> **WHAT IS REQUIRED**:
Show every line of the data where the word "hacer" can be found.

RECORDS TO PROCESS Block Start

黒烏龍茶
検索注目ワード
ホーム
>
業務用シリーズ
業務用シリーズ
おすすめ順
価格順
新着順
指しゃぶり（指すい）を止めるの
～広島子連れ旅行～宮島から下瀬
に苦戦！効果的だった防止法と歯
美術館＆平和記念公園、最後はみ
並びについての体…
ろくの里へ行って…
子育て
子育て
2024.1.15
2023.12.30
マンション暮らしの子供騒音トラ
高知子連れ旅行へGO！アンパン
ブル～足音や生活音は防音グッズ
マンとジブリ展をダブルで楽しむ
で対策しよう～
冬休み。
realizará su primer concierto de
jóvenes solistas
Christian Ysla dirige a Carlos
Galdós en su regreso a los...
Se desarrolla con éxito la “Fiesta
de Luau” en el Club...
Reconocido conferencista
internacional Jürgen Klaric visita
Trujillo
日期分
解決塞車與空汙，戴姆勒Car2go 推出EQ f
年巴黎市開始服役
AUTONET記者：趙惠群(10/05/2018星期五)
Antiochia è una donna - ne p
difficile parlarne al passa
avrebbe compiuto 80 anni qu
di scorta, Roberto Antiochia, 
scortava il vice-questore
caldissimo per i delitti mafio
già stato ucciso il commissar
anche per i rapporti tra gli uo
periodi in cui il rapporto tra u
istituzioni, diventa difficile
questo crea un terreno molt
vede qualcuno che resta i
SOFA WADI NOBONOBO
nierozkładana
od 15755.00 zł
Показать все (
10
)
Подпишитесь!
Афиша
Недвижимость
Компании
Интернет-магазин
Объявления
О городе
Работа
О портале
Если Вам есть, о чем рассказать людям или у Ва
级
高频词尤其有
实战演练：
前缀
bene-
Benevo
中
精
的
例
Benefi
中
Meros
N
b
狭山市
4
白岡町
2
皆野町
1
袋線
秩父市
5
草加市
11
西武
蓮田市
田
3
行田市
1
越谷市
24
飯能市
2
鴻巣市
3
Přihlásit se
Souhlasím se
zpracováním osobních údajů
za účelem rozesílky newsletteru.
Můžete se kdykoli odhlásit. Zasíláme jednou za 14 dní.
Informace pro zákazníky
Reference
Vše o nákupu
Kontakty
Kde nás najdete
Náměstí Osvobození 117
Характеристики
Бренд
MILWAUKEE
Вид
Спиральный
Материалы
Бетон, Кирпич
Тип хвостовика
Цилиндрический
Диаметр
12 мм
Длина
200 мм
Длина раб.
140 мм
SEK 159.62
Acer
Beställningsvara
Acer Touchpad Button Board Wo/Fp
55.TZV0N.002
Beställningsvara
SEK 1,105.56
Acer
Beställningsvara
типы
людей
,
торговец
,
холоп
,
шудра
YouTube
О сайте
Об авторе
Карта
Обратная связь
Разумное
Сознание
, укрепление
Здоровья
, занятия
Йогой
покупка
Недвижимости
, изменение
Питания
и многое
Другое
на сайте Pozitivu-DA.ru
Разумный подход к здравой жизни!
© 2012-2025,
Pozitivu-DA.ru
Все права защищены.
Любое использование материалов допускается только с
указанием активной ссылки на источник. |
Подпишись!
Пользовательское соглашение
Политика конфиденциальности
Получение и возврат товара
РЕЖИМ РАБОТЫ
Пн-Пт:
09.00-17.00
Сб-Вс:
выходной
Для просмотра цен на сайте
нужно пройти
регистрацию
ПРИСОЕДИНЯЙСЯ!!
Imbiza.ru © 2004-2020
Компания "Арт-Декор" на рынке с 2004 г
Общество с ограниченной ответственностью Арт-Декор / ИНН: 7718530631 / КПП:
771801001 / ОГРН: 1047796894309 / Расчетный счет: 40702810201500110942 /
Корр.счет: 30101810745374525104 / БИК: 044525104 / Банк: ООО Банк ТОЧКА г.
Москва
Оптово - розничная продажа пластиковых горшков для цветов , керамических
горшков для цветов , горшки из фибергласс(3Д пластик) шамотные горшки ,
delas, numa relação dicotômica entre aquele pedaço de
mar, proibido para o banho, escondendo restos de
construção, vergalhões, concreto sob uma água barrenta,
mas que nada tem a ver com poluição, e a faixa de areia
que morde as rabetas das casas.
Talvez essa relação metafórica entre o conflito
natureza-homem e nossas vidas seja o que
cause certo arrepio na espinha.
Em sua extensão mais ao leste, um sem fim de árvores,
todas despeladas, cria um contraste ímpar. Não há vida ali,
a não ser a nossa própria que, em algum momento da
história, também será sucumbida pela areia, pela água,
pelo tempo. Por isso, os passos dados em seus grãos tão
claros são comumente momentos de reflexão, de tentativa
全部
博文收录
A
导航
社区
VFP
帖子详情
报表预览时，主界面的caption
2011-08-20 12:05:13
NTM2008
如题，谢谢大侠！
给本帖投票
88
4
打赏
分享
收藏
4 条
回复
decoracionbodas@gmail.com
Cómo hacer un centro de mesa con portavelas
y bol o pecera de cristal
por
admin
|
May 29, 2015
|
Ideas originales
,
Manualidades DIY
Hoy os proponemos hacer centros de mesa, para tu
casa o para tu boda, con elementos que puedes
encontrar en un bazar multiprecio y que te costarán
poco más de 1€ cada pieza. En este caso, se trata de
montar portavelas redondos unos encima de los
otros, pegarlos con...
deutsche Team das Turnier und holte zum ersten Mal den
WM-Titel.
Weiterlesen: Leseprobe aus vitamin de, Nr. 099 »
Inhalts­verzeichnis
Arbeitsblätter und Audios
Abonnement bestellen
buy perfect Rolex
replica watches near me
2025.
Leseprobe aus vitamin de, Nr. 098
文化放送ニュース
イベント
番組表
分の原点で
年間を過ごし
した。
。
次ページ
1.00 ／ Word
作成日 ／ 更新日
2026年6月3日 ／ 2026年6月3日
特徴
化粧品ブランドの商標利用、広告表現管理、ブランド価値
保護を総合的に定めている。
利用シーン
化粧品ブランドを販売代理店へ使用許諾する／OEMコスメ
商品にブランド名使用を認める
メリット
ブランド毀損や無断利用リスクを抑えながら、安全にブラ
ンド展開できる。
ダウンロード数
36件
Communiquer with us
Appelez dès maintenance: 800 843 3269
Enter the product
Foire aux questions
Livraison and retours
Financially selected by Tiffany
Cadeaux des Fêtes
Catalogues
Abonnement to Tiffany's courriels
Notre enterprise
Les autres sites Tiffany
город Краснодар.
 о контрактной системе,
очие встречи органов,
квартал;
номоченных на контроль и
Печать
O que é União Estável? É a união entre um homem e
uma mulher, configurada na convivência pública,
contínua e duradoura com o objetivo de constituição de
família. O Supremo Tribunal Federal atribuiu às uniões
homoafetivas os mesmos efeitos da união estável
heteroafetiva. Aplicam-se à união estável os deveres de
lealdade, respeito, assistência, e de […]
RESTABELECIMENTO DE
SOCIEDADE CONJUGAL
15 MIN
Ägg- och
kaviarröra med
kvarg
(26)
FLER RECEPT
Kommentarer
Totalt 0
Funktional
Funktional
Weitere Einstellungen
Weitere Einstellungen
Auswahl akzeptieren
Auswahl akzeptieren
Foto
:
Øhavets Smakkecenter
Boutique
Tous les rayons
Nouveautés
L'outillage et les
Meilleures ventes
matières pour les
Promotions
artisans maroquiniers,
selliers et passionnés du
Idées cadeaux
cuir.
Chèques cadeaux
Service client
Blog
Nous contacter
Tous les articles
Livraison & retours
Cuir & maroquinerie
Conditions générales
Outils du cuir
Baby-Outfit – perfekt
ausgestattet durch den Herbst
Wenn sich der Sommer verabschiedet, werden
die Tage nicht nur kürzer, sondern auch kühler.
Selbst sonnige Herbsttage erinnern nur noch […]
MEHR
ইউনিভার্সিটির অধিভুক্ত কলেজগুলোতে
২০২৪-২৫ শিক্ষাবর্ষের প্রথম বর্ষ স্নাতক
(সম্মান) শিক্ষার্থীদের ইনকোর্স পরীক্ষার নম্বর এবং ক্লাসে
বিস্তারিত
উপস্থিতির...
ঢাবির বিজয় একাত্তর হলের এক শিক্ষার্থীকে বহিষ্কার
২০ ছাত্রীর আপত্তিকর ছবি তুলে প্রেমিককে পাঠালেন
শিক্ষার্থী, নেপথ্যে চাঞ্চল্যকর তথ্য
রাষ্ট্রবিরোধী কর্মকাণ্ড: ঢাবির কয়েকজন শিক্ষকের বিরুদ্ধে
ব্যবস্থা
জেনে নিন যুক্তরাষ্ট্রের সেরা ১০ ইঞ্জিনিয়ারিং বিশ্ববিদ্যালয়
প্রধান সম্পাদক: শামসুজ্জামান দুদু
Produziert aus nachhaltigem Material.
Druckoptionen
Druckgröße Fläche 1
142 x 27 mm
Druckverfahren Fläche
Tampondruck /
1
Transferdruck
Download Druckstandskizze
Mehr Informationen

RECORDS TO PROCESS Block End

> **TASK RESULT**:
Cómo hacer un centro de mesa con portavelas
Hoy os proponemos hacer centros de mesa, para tu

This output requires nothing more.